To calculate ROI, subtract what you’re spending on your social media marketing efforts against the dollars that have been driven in from those efforts.
Note: If you find you reach a negative number, don’t fret. It could be that, while your goal is ROI, the strategy behind your social media marketing efforts is not ROI-focused. In order to drive ROI, you have to align your goal with your overall strategy. This may sound elementary, but it’s worth thinking long and hard about.
You may be posting to your social media channels in order to drive traffic to your on- and offsite content. The metric you want to track then is how much traffic your website receives from your social channels, and specifically, your efforts within social media. (This is why it’s important to tag your links.)
You can check this data in Google Analytics. Navigate to Social > Network Referrals, and view Sessions by Social Referral. You will see the traffic driven into your website from your various social channels over time. For more specific information, and what campaigns or landing pages your traffic came in on, click into the individual networks listed below the sessions graphs.
Let’s say you simply want to find and engage with your audience on their favorite social media channels. (And there are lots of reasons to do this – the biggest being, if you’re not doing it, your competitor probably is.) If this is your goal, then you want to look specifically at followers, likes, comments and shares.
You can track this manually. Or, if you are marketing through Facebook, you can view your Facebook Insights tab, which will give you a bird’s-eye view of likes, shares, comments and clicks for all of your recent posts at once. This is also a great way to easily determine the types of content your audience responds to most.
In Twitter, you can use Twitter Analytics to view your link clicks, favorites, retweets and engagement rate for a set period of time. This platform is not as robust as Facebook Insights, but it is a nice way to see whether your efforts are paying off in Twitter overall in terms of engagement.
If your goal is customer service, you’ve got some work to do. That’s because, not only do you have to have an active social channel, you also have to have someone monitoring your channels, and the networks in general, for conversation mentioning your brand. (You might look into one of the social listening apps mentioned here for help in that department.)
In terms of measuring success, you can manually count the customers you’ve helped, or the customer service catastrophes averted on a daily, weekly or monthly basis. How often you do this depends upon how active or lively your channel is.

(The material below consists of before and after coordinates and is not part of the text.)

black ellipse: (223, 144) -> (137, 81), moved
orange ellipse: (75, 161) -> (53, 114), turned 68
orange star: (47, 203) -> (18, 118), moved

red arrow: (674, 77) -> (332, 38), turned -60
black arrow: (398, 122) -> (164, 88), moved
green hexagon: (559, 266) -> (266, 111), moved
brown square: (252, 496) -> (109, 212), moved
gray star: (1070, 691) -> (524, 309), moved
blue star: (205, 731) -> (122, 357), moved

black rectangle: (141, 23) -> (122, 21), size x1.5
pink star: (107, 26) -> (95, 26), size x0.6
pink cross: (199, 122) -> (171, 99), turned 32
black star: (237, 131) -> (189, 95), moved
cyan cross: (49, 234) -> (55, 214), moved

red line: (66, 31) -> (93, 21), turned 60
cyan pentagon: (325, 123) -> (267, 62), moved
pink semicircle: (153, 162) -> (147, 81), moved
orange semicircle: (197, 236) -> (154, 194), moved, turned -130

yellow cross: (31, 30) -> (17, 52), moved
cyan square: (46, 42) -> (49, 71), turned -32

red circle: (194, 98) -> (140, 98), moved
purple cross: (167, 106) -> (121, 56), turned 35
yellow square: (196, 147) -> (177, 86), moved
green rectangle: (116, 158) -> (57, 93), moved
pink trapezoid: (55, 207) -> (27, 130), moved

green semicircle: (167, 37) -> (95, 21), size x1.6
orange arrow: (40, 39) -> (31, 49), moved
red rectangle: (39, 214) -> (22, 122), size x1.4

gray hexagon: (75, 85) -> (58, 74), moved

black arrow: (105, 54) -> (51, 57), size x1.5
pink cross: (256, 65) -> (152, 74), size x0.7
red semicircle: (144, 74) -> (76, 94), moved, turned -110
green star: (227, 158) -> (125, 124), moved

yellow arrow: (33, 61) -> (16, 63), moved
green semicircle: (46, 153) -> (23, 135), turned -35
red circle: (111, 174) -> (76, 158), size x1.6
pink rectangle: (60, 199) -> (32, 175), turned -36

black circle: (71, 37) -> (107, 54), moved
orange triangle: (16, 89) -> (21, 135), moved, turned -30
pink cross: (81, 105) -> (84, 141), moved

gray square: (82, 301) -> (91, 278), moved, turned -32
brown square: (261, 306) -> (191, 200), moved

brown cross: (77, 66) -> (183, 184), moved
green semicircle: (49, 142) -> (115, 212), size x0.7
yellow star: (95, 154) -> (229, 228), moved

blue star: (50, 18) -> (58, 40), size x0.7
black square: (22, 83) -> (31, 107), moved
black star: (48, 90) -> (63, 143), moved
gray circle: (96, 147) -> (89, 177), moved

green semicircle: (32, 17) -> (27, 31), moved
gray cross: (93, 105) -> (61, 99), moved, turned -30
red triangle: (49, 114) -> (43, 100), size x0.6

If you’re using social media marketing in order to garner exposure for yourself or your brand, you will want to track a number of metrics, including followers, shares and retweets, and relationships. (Yes, relationships.) That’s because if you want exposure, the best thing you can be doing on social media is connecting with others, who just may talk about you, share your content, and write about you.
No matter what your goal is, you can and should begin tracking your social media efforts on a monthly basis, making note of the metrics that matter most to you and tabulating their specific numbers each month.
In order to improve your social media marketing efforts over time, it’s a good idea to note the types of content (and topics) that led to your goals most often, and create more of that type of content for social distribution in the future.